Lori Drew, right, and her daughter Sarah Drew arrive at federal court Wednesday, Nov. 26, 2008, in Los Angeles. A judge ordered jurors to return and deliberate Wednesday after they suggested that they had reached verdicts for three of four counts in the MySpace cyber-bullying trial of Drew. (AP Photo/Nick Ut)
LOS ANGELES (AP) -- A jury on Wednesday was unable to reach a verdict on the main conspiracy charge and instead convicted a Missouri woman of three minor offenses for her role in an Internet hoax that apparently drove a 13-year-old girl to suicide.
The Los Angeles federal court jury rejected felony charges of accessing a computer without authorization to inflict emotional distress on young Megan Meier.
However, the jury found defendant Lori Drew guilty of three counts of the lesser offense of accessing a computer without authorization. Each count is punishable by up to one year in prison and a $100,000 fine.
The jurors could not reach a verdict on a conspiracy count, and U.S. District Court Judge George Wu declared a mistrial on the charge.
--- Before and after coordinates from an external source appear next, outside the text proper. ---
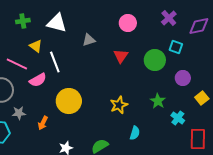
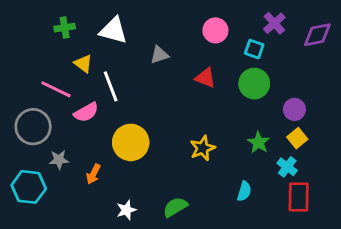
cyan square: (176, 47) -> (254, 49), moved
red triangle: (121, 56) -> (205, 78), turned -42
yellow square: (202, 98) -> (297, 138), moved
cyan semicircle: (135, 133) -> (244, 191), moved
red rectangle: (198, 139) -> (299, 197), moved

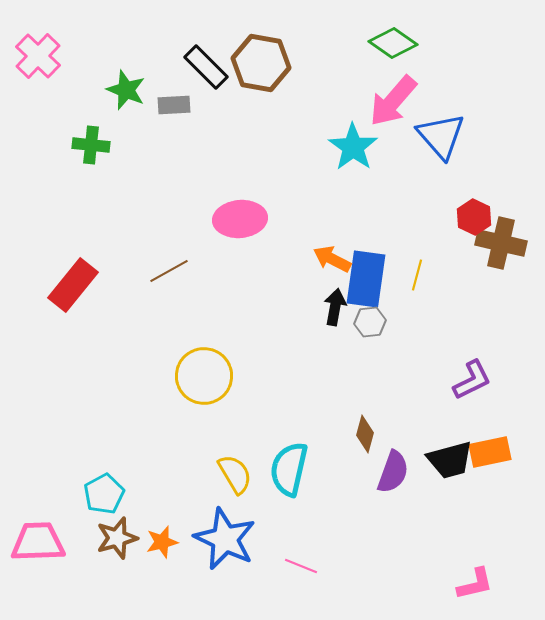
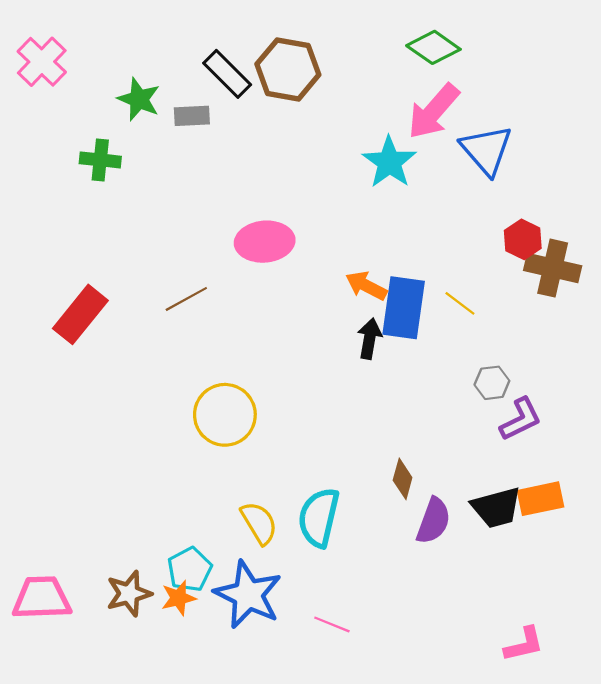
yellow line: (417, 275) -> (460, 303), turned -68
gray hexagon: (370, 322) -> (492, 383), moved
cyan pentagon: (104, 494) -> (190, 569), moved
It was not known if she would be retried.
She could have been sentenced to a total of 20 years in prison if convicted of the four original counts.
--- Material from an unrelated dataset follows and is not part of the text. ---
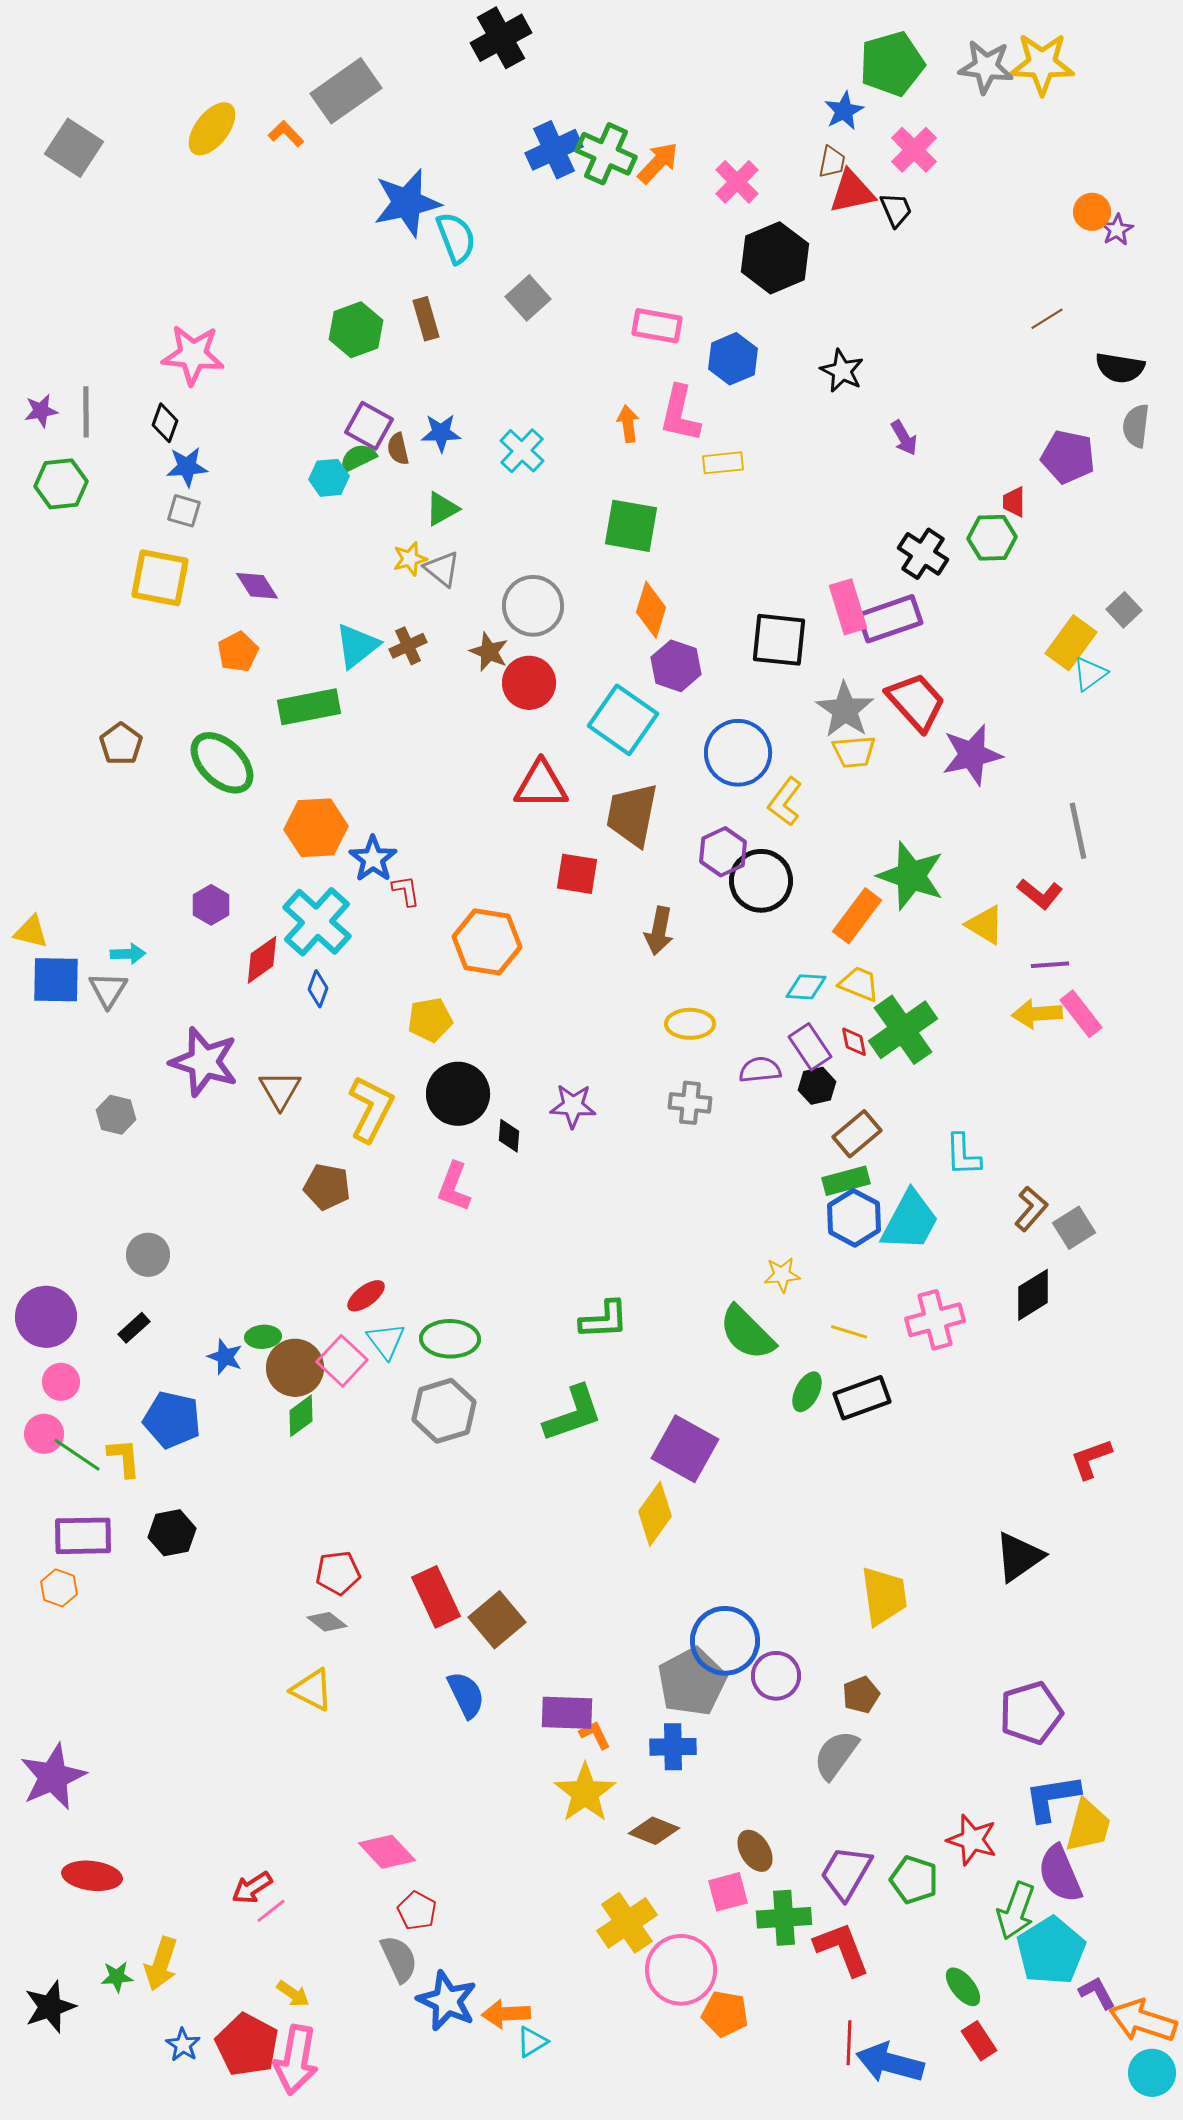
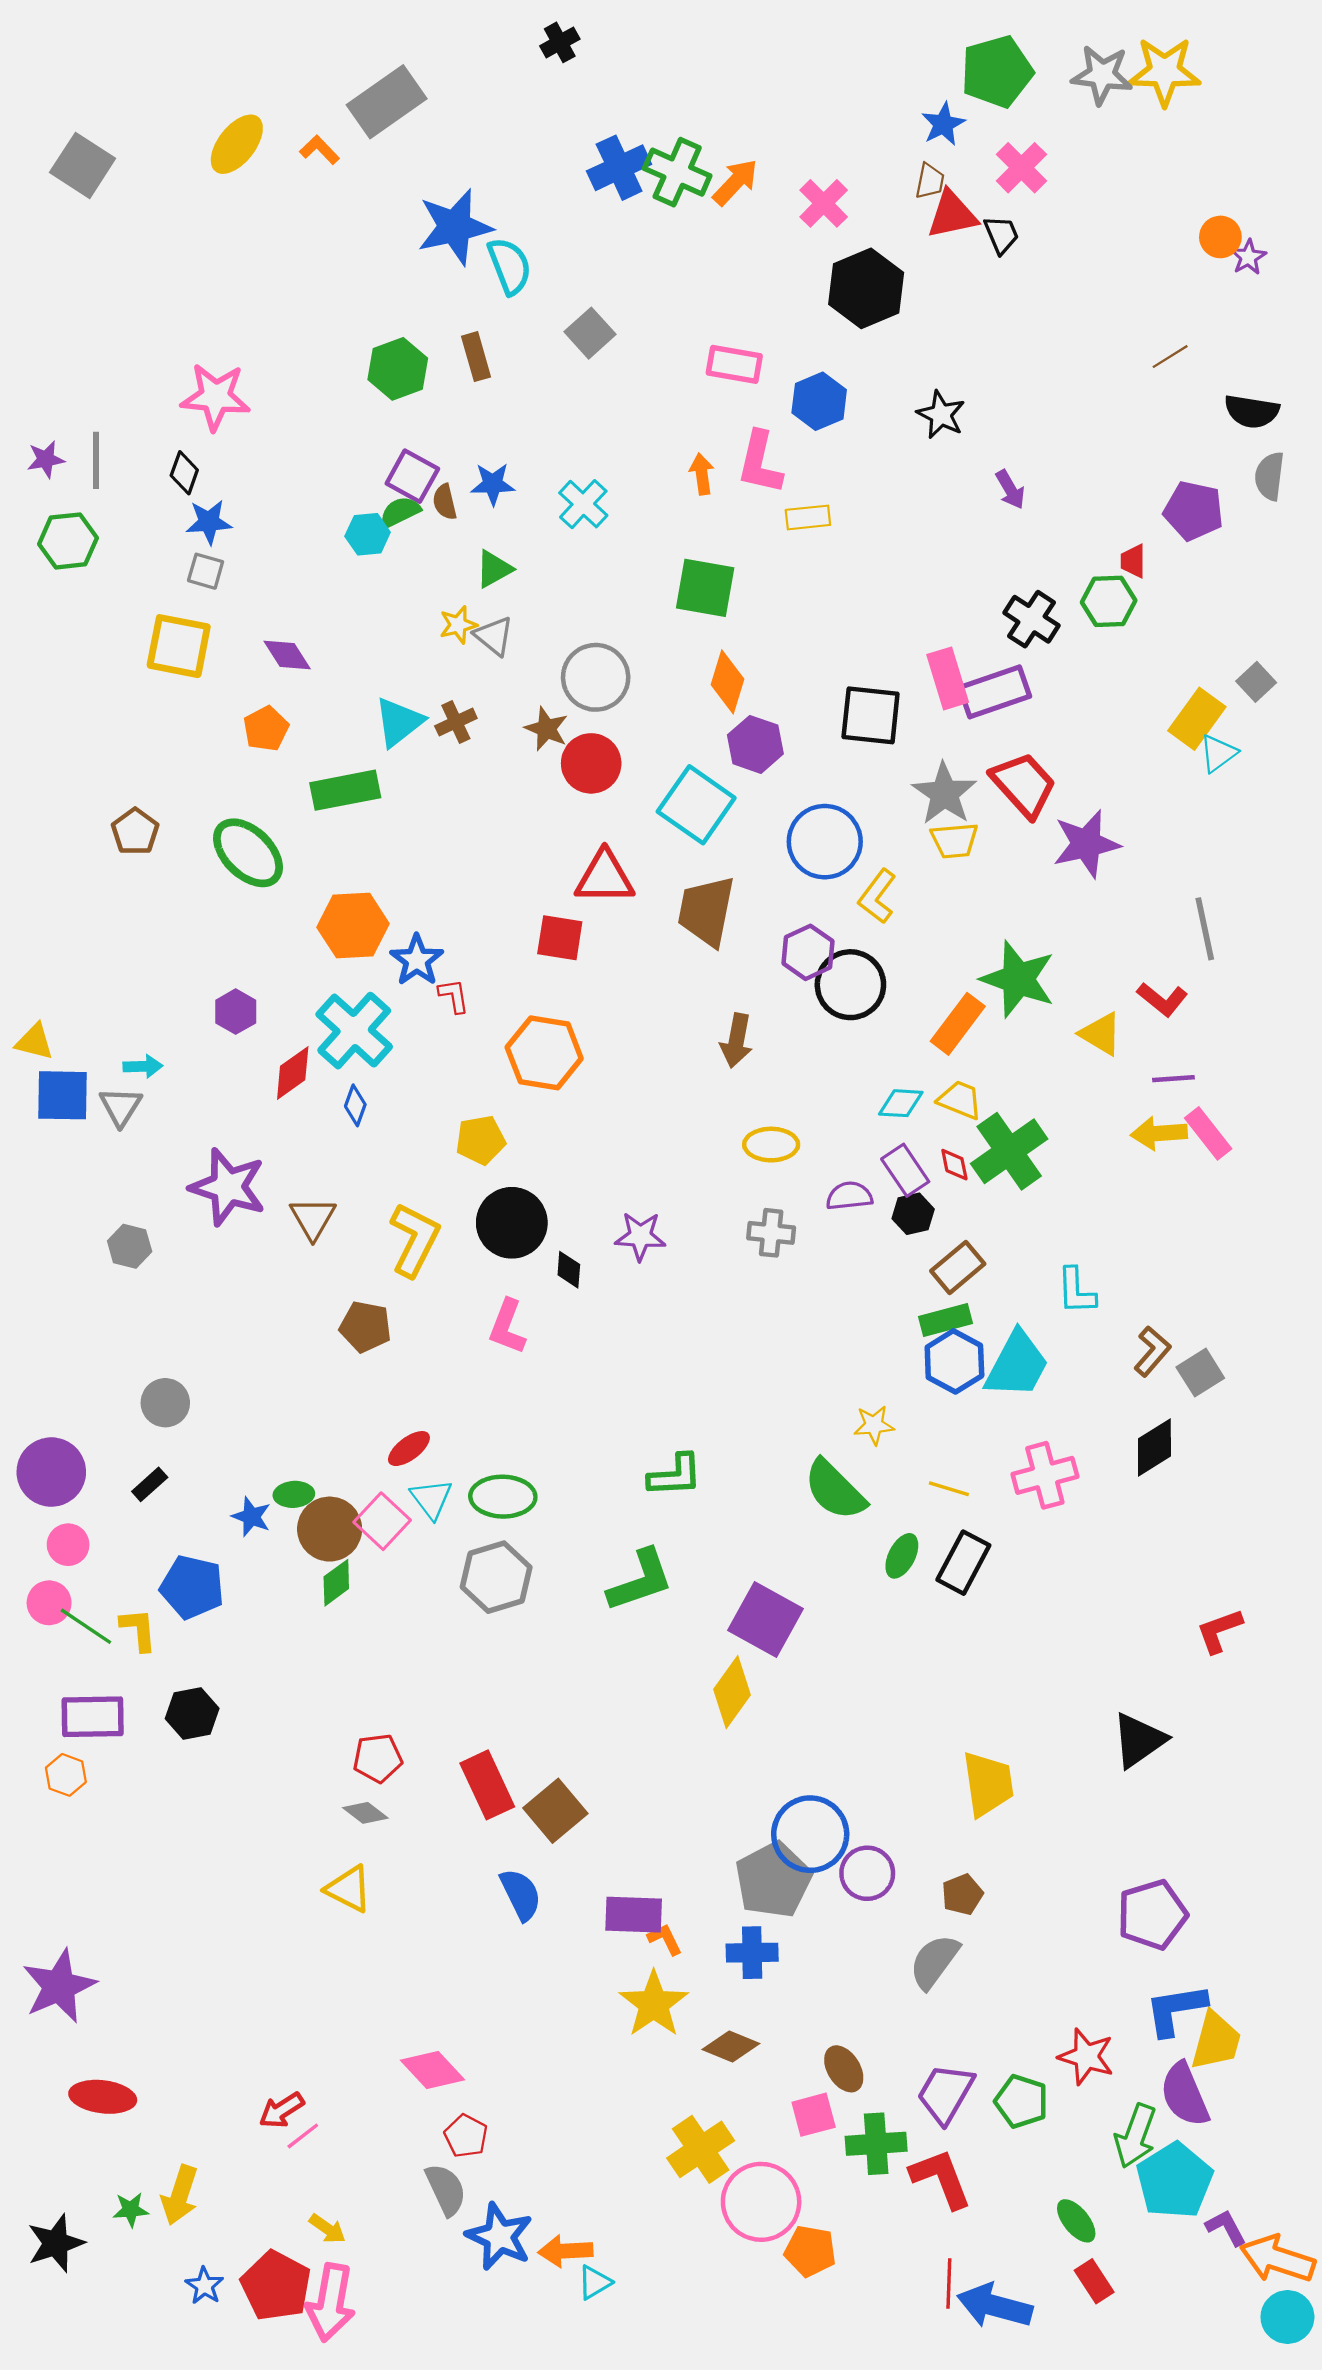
black cross: (501, 38) -> (560, 42), size x0.6
red square: (577, 874) -> (560, 938), moved
black rectangle: (862, 1398) -> (963, 1563), turned -42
Prosecutors said Drew violated the MySpace terms of service by conspiring with her young daughter and a business assistant to create a fictitious profile of a teen boy on the MySpace social networking site to harass Megan.
Megan, who had been treated for depression, hanged herself with a belt in her bedroom closet in 2006 after receiving a message saying the world would be better without her.